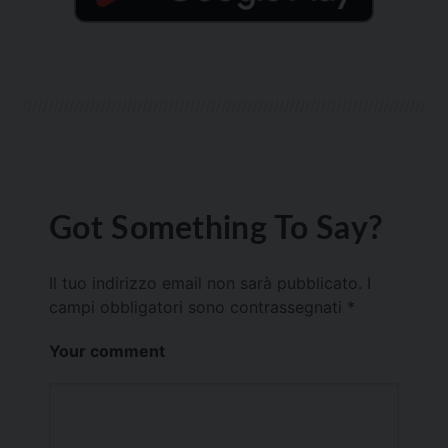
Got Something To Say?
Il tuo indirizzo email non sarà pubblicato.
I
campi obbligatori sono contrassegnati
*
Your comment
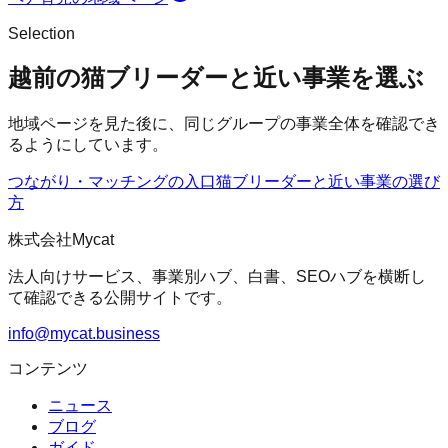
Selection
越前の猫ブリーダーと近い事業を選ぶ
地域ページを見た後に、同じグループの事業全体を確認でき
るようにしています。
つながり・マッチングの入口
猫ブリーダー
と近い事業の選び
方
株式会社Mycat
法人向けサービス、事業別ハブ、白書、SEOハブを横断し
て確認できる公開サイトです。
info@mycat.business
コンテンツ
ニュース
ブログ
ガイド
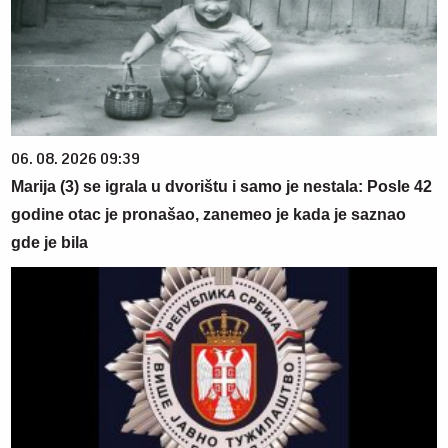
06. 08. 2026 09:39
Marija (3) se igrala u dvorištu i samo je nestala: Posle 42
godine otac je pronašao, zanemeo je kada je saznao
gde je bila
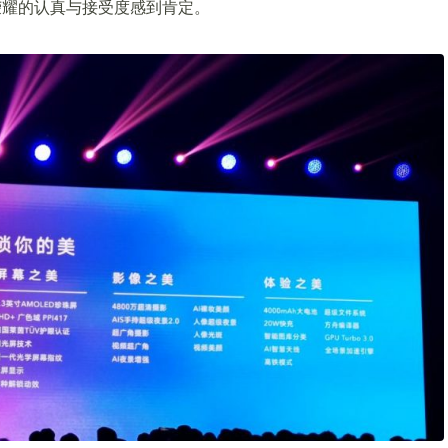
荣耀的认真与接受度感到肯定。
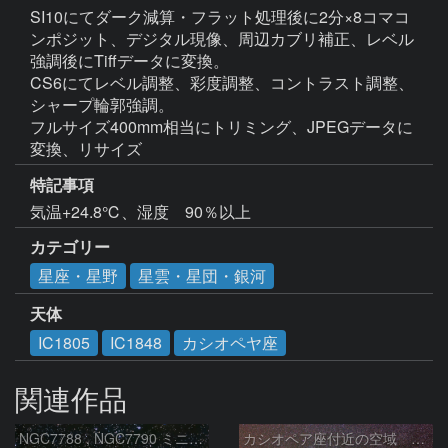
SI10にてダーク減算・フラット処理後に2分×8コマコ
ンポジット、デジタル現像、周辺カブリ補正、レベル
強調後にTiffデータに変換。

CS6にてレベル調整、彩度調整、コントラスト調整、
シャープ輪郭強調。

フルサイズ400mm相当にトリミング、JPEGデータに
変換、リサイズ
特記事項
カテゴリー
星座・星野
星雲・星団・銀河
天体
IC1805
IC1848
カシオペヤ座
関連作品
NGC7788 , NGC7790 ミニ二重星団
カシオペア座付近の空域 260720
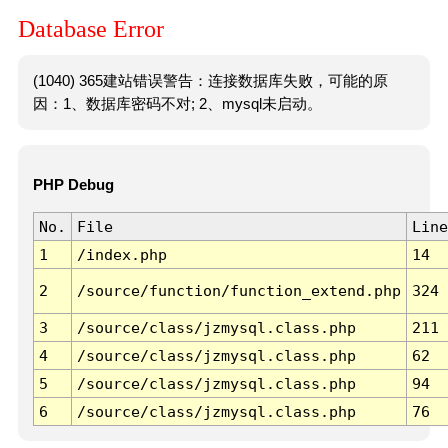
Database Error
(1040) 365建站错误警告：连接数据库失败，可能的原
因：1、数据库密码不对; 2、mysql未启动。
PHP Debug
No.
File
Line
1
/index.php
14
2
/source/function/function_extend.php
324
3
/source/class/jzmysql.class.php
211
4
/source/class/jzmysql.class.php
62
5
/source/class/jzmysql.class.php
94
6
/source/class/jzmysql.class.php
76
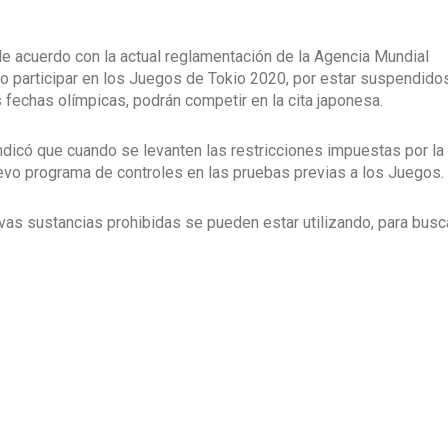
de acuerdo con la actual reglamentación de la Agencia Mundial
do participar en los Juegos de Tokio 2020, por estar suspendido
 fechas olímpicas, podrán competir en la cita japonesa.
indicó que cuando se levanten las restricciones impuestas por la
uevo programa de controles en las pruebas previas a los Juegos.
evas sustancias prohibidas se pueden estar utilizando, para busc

• • • • •

The required output is every line of the data above, set down exactly and stripped of pictures.

Got Something To Say?
Il tuo indirizzo email non sarà pubblicato.
I
campi obbligatori sono contrassegnati
*
Your comment
Selection
越前の猫ブリーダーと近い事業を選ぶ
地域ページを見た後に、同じグループの事業全体を確認でき
るようにしています。
つながり・マッチングの入口
猫ブリーダー
と近い事業の選び
方
株式会社Mycat
法人向けサービス、事業別ハブ、白書、SEOハブを横断し
て確認できる公開サイトです。
info@mycat.business
コンテンツ
ニュース
ブログ
ガイド
06. 08. 2026 09:39
Marija (3) se igrala u dvorištu i samo je nestala: Posle 42
godine otac je pronašao, zanemeo je kada je saznao
gde je bila
荣耀的认真与接受度感到肯定。
SI10にてダーク減算・フラット処理後に2分×8コマコ
ンポジット、デジタル現像、周辺カブリ補正、レベル
強調後にTiffデータに変換。

CS6にてレベル調整、彩度調整、コントラスト調整、
シャープ輪郭強調。

フルサイズ400mm相当にトリミング、JPEGデータに
変換、リサイズ
特記事項
カテゴリー
星座・星野
星雲・星団・銀河
天体
IC1805
IC1848
カシオペヤ座
関連作品
NGC7788 , NGC7790 ミニ二重星団
カシオペア座付近の空域 260720
Database Error
(1040) 365建站错误警告：连接数据库失败，可能的原
因：1、数据库密码不对; 2、mysql未启动。
PHP Debug
No.
File
Line
1
/index.php
14
2
/source/function/function_extend.php
324
3
/source/class/jzmysql.class.php
211
4
/source/class/jzmysql.class.php
62
5
/source/class/jzmysql.class.php
94
6
/source/class/jzmysql.class.php
76
de acuerdo con la actual reglamentación de la Agencia Mundial
do participar en los Juegos de Tokio 2020, por estar suspendido
 fechas olímpicas, podrán competir en la cita japonesa.
indicó que cuando se levanten las restricciones impuestas por la
uevo programa de controles en las pruebas previas a los Juegos.
evas sustancias prohibidas se pueden estar utilizando, para busc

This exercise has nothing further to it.